13.1. Configure example.com resolution for Linux
If you are using Linux, the process for updating your name server is straightforward. Simply edit the /etc/resolv.conf configuration file and add the IP address of your broker node as the first entry. For example, add the following at the top of the file, replacing the 10.4.59.x IP address with the correct address of your broker node:
nameserver 10.4.59.x
Once you have added the above nameserver, you should be able to communicate with your OpenShift Origin PaaS by using the server hostname. To test this out, ping the broker and node hosts from your local machine:
$ ping broker.example.com $ ping node.example.com
13.2. Configure example.com resolution for OS X
If you are using OSX, you will notice that the operating has a /etc/resolv.conf configuration file. However, the operating system does not respect this file and requires users to edit the DNS servers via the System Preferences tool.
Open up the System Preferences tool and select the Network utility:
On the bottom left hand corner of the Network utility, ensure that the lock button is unlocked to enable user modifications to the DNS configuration. Once you have unlocked the system for changes, locate the Ethernet device that is providing connectivity for your machine and click the advanced button:
Select the DNS tab at the top of the window:
| Make a list of the current DNS servers that you have configured for your operating system. When you add a new one, OS X removes the existing servers forcing you to add them back. |
Click the + button to add a new DNS server and enter the 10.4.59.x IP address of your broker host.

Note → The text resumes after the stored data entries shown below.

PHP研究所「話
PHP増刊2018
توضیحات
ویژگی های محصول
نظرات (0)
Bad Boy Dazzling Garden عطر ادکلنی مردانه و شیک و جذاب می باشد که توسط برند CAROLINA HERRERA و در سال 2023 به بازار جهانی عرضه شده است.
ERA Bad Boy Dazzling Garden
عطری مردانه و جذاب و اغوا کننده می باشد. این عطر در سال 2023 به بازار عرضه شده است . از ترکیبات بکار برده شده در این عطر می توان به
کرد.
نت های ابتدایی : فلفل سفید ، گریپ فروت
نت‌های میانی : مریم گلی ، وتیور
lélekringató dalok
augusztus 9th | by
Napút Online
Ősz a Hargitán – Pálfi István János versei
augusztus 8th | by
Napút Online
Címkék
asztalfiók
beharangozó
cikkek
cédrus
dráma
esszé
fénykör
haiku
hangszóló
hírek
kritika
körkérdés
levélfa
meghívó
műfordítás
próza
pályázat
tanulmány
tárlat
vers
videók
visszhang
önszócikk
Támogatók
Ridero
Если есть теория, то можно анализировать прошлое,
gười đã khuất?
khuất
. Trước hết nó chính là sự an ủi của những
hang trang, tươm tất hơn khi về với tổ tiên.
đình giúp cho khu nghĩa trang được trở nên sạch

| Add your existing nameservers back that you made a note of above. |
After you have applied the changes, we can now test that name resolution is working correctly. To test this out, ping the broker and node hosts from your local machine:
$ ping broker.example.com $ ping node.example.com
14. Appendix: High Availability Deployments
There are a number of ways to deploy OpenShift components in High Availability configurations. The OpenShift Origin Puppet module, in concert with the oo-install utility, uses the approach described here. For more hands-on information, look to the documentation of these components for specific deployment and configuration steps.

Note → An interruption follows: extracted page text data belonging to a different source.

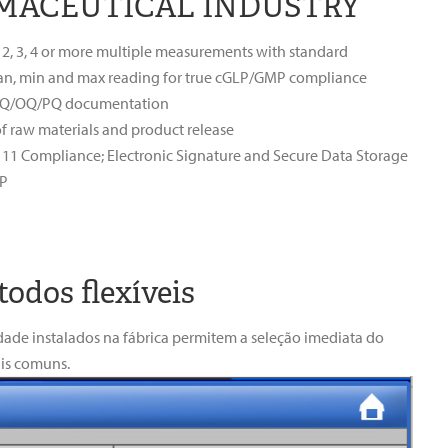
MACEUTICAL INDUSTRY
 2, 3, 4 or more multiple measurements with standard
an, min and max reading for true cGLP/GMP compliance
IQ/OQ/PQ documentation
f raw materials and product release
 11 Compliance; Electronic Signature and Secure Data Storage
EP
odos flexíveis
de instalados na fábrica permitem a seleção imediata do
ais comuns.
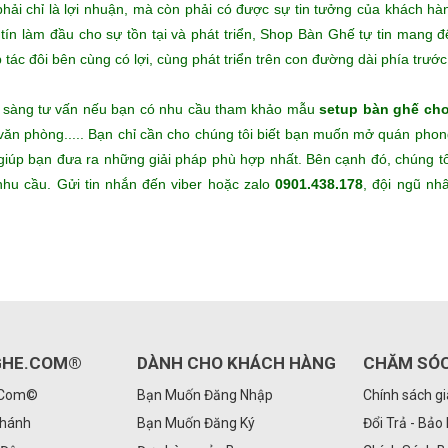
i chỉ là lợi nhuận, mà còn phải có được sự tin tưởng của khách hà
y tín làm đầu cho sự tồn tại và phát triển, Shop Bàn Ghế tự tin mang 
ác đôi bên cùng có lợi, cùng phát triển trên con đường dài phía trước
n sàng tư vấn nếu bạn có nhu cầu tham khảo mẫu
setup bàn ghế ch
 văn phòng..... Bạn chỉ cần cho chúng tôi biết bạn muốn mở quán pho
ẽ giúp bạn đưa ra những giải pháp phù hợp nhất. Bên cạnh đó, chúng t
hu cầu. Gửi tin nhắn đến viber hoặc zalo
0901.438.178
, đội ngũ nh
GHE.COM®
DÀNH CHO KHÁCH HÀNG
CHĂM SÓ
.Com©
Bạn Muốn Đăng Nhập
Chính sách g
Nhánh
Bạn Muốn Đăng Ký
Đổi Trả - Bảo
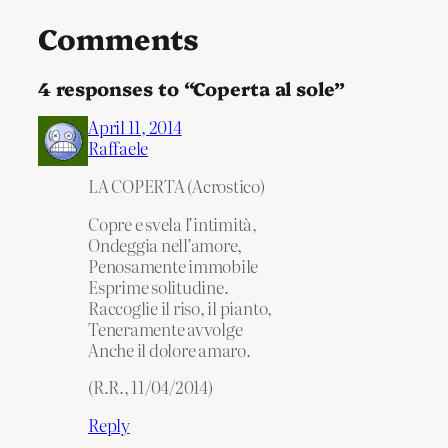
Comments
4 responses to “Coperta al sole”
April 11, 2014
Raffaele
LA COPERTA (Acrostico)
Copre e svela l’intimità,
Ondeggia nell’amore,
Penosamente immobile
Esprime solitudine.
Raccoglie il riso, il pianto,
Teneramente avvolge
Anche il dolore amaro.
(R.R., 11/04/2014)
Reply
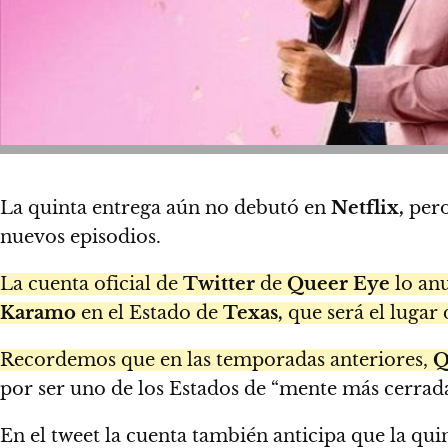
La quinta entrega aún no debutó en
Netflix,
pero
nuevos episodios.
La cuenta oficial de
Twitter
de
Queer Eye
lo anu
Karamo
en el Estado de
Texas,
que será el lugar
Recordemos que en las temporadas anteriores,
Q
por ser uno de los Estados de “mente más cerrada
En el tweet la cuenta también anticipa que la qu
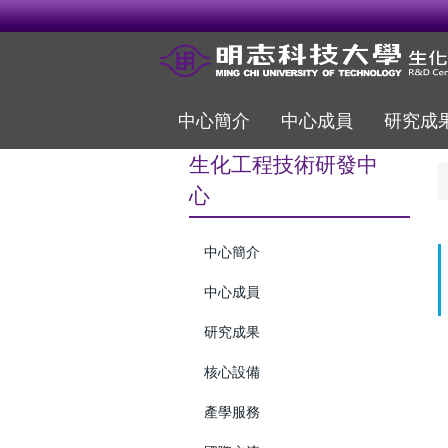
跳
到
主
要
內
容
中心簡介
中心成員
研究成
區
生化工程技術研發中
心
中心簡介
中心成員
研究成果
核心設備
產學服務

14.1. Broker Load-Balancing
Broker clustering is accomplished in the Puppet module by using HAProxy and a virtual host / IP address as a front for an arbitrary number of Broker instances. One Broker host also serves as the HAProxy host, and calls to the "virtual Broker" are resolved here and directed via HAProxy to one of the real Brokers. Be aware, however, that the HAProxy instance in this scenario represents a single point of failure. As a failsafe, individual Broker instances can still be addressed using their own hostnames and IP addresses.
14.2. Datastore Replicasets
The backend MongoDB instance that the Broker uses to manage hosted applications can be replicated using MongoDB’s native support. One MongoDB service is identified as the master instance and the others must be registered to it as slave instances.
In the Broker config file, located on each Broker host at /etc/openshift/broker.conf, the following two settings must be modified to make OpenShift aware of the replication:
MONGO_REPLICA_SETS=true (1) MONGO_HOST_PORT="db1.domain.com:27017,db2.domain.com:27017,db3.domain.com:27017" (2)
| 1 | Change this from false to true |
| 2 | Change this from a single host:port value to a comma-delimited list |
14.3. Message Server Failover
For message server redundancy, OpenShift makes use of ActiveMQ’s native clustering capability. This does not require any special configuration in OpenShift. Refer to ActiveMQ’s documentation for details on setting this up.